[TASK DIRECTIONS]: The line count for "interior" is all that is needed: say how many lines in the listing below contain it.
::: TASK INPUT :::
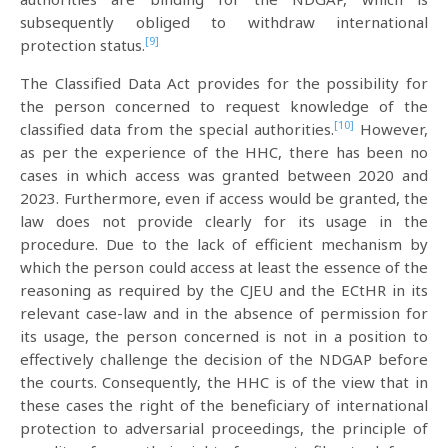
subsequently obliged to withdraw international
[9]
protection status.
The Classified Data Act provides for the possibility for
the person concerned to request knowledge of the
[10]
classified data from the special authorities.
However,
as per the experience of the HHC, there has been no
cases in which access was granted between 2020 and
2023. Furthermore, even if access would be granted, the
law does not provide clearly for its usage in the
procedure. Due to the lack of efficient mechanism by
which the person could access at least the essence of the
reasoning as required by the CJEU and the ECtHR in its
relevant case-law and in the absence of permission for
its usage, the person concerned is not in a position to
effectively challenge the decision of the NDGAP before
the courts. Consequently, the HHC is of the view that in
these cases the right of the beneficiary of international
protection to adversarial proceedings, the principle of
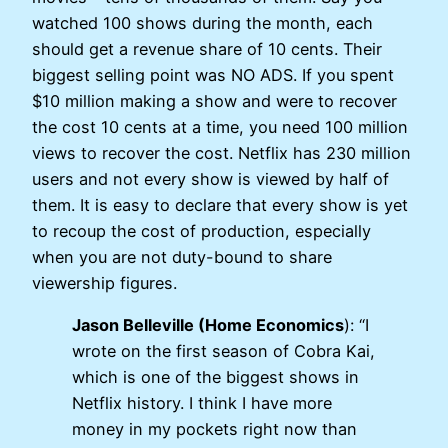
watched 100 shows during the month, each
should get a revenue share of 10 cents. Their
biggest selling point was NO ADS. If you spent
$10 million making a show and were to recover
the cost 10 cents at a time, you need 100 million
views to recover the cost. Netflix has 230 million
users and not every show is viewed by half of
them. It is easy to declare that every show is yet
to recoup the cost of production, especially
when you are not duty-bound to share
viewership figures.
Jason Belleville (Home Economics
): “I
wrote on the first season of Cobra Kai,
which is one of the biggest shows in
Netflix history. I think I have more
money in my pockets right now than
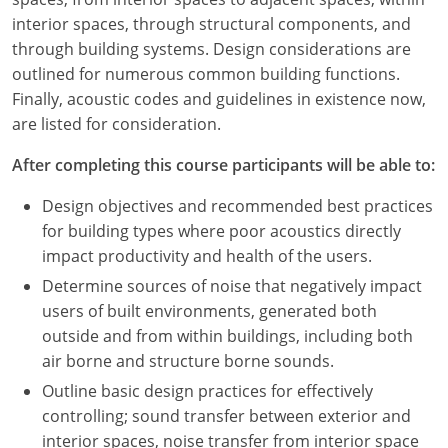
Nevada
interior spaces, through structural components, and
through building systems. Design considerations are
New Hampshire
outlined for numerous common building functions.
New Jersey
Finally, acoustic codes and guidelines in existence now,
are listed for consideration.
New Mexico
After completing this course participants will be able to:
New York
Design objectives and recommended best practices
North Carolina
for building types where poor acoustics directly
impact productivity and health of the users.
North Dakota
Determine sources of noise that negatively impact
users of built environments, generated both
Ohio
outside and from within buildings, including both
Oklahoma
air borne and structure borne sounds.
Outline basic design practices for effectively
Oregon
controlling; sound transfer between exterior and
interior spaces, noise transfer from interior space
Pennsylvania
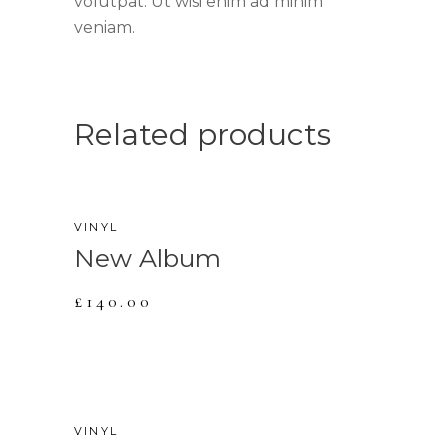
volutpat. Ut wisi enim ad minim
veniam.
Related products
NEW
VINYL
New Album
£
140.00
VINYL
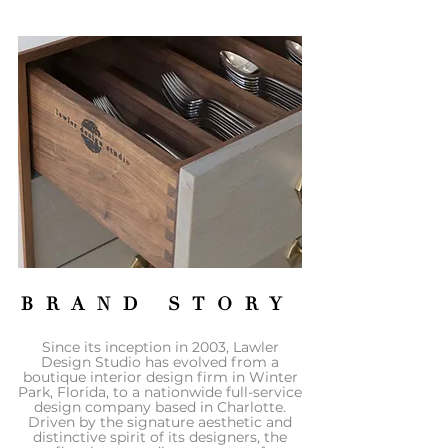
BRAND STORY
Since its inception in 2003, Lawler
Design Studio has evolved from a
boutique interior design firm in Winter
Park, Florida, to a nationwide full-service
design company based in Charlotte.
Driven by the signature aesthetic and
distinctive spirit of its designers, the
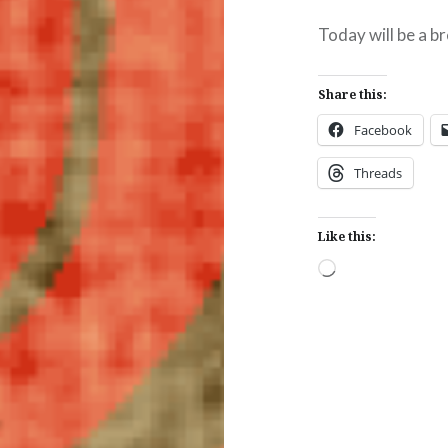
Today will be a b
Share this:
Facebook
Threads
Like this:
Loading…
Post
navigation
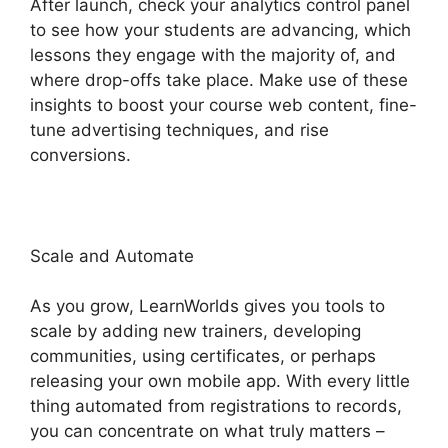
After launch, check your analytics control panel
to see how your students are advancing, which
lessons they engage with the majority of, and
where drop-offs take place. Make use of these
insights to boost your course web content, fine-
tune advertising techniques, and rise
conversions.
Scale and Automate
As you grow, LearnWorlds gives you tools to
scale by adding new trainers, developing
communities, using certificates, or perhaps
releasing your own mobile app. With every little
thing automated from registrations to records,
you can concentrate on what truly matters –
:::
[ANSWER BOX]: 3